Thursday, April 13, 2006

Maundy Thursday

For a brief and magical interlude it was like watching Shakespeare scratching furiously away at a manuscript; or the light of discovery dawning in the eyes of Archimedes; or Michelangelo applying the final coat to a ceiling; or Stan Tablets throwing an abusive schoolgirl off a balcony. What I mean to say is that it was a far more fulfilling experience than observing mere run-of-the-mill, everyday genius at work, and it inspired not only the standard sort of awe, but also that rare sense of witnessing history in the making, of actually being there, and I felt both humbled and privileged, and more than a little susceptible to the temptations of hyperbole.

It's difficult to convey adequately the sheer joy of knocking off early and shutting up shop for the long Bank Holiday weekend, gratefully casting from the mind all thoughts of the lame ducks and lunatics of the parish, and looking forward to a few precious days of rest in which to commemorate the magnificent achievements of Messrs. Pilate and Iscariot with a few glasses of beer and a plate of roast potatoes. With hindsight, perhaps it was the feeling of calm repose and blissful tranquillity brought on by the impending break, coupled with the drowsiness induced by the generous portions served in the St. Bernard's canteen, or it could have been one of those pills I'd nicked off that patient, but as I sat in the messroom that afternoon, it was as though a divine aura had descended, and all at once I felt myself to be in the presence of something supernatural and miraculous, and was indeed on the verge of telephoning His Holiness with the news when the spell was abruptly broken and normal life allowed to resume.

I was watching Albert Harness in the act of thinking. He lay totally at rest, reclining on the sofa, his eyes closed, their lids flickering almost imperceptibly, his lips moving slightly as though silently articulating the ideas which were forming there and then, before my very eyes, somewhere in the unfathomable depths of that gargantuan mind. I pictured the cogs and wheels of a huge and impossibly complex calculating engine noiselessly turning, digesting, processing, designing, constructing, and I wondered how a brain so massively fertile could be contained in but one fragile human skull. His lips parted slightly as if about to speak, and I awaited the inevitable words of wisdom with bated breath, excited, taut to an excruciating pitch, like a small and rather simple child on Christmas Eve.

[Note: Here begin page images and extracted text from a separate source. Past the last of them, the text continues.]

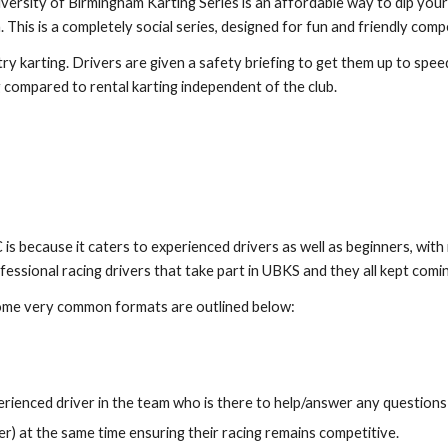
rsity of Birmingham Karting Series is an affordable way to dip your
 This is a completely social series, designed for fun and friendly compe
 karting. Drivers are given a safety briefing to get them up to speed
compared to rental karting independent of the club.
s because it caters to experienced drivers as well as beginners,
with 
ofessional racing drivers that take part in UBKS and they all kept com
me very common formats are outlined below:
xperienced driver in the team who is there to help/answer any questio
r) at the same time ensuring their racing remains competitive.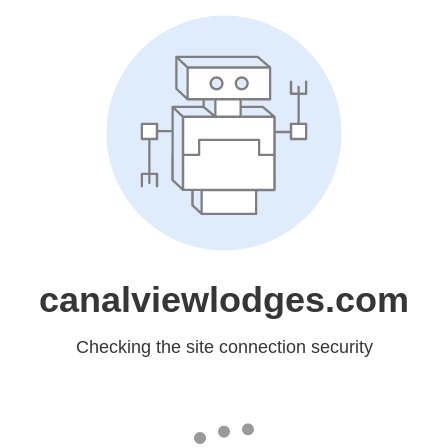
canalviewlodges.com
Checking the site connection security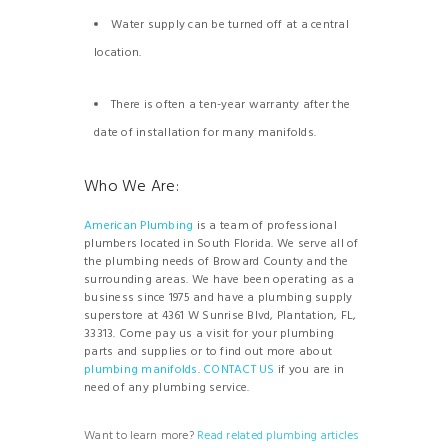
Water supply can be turned off at a central
location.
There is often a ten-year warranty after the
date of installation for many manifolds.
Who We Are:
American Plumbing
is a team of professional
plumbers located in South Florida. We serve all of
the plumbing needs of Broward County and the
surrounding areas. We have been operating as a
business since 1975 and have a plumbing supply
superstore at 4361 W Sunrise Blvd, Plantation, FL,
33313. Come pay us a visit for your plumbing
parts and supplies or to find out more about
plumbing manifolds
.
CONTACT US
if you are in
need of any plumbing service.
Want to learn more?
Read
related
plumbing
articles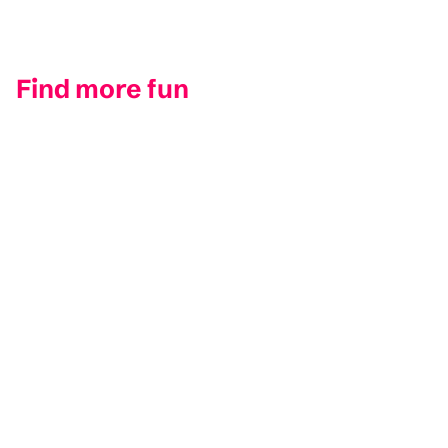
Find more fun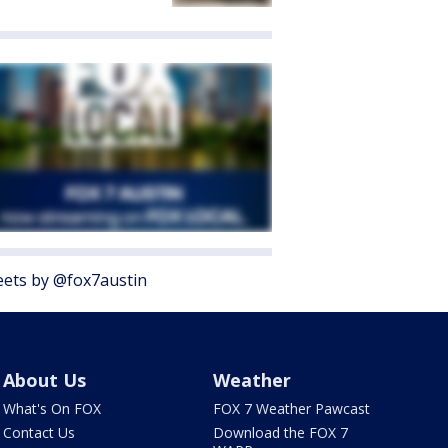
ets by @fox7austin
About Us
Weather
What's On FOX
FOX 7 Weather Pawcast
Contact Us
Download the FOX 7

I knew with the absolute certainty of the unquestioning believer that my life was somehow about to change for ever, and I felt I ought to be making a humble gesture of faith and penance, like washing the feet of a tramp.

And then Albert inhaled sharply and produced from the back of his throat a noise exactly like the protestation of an asthmatic pig upon snaring its testicles on a barbed wire fence, before settling into an unbelievably loud and rhythmical snorting that rattled the cups on the shelf and provoked a swift retaliatory barrage of divers missiles and verbal abuse from the assembled ambulancemen who were trying to take a peaceful snooze after lunch.

I thought of pedestals and idols and feet of clay, and with perhaps greater force than was strictly necessary hurled a No. 3 dressing at his face.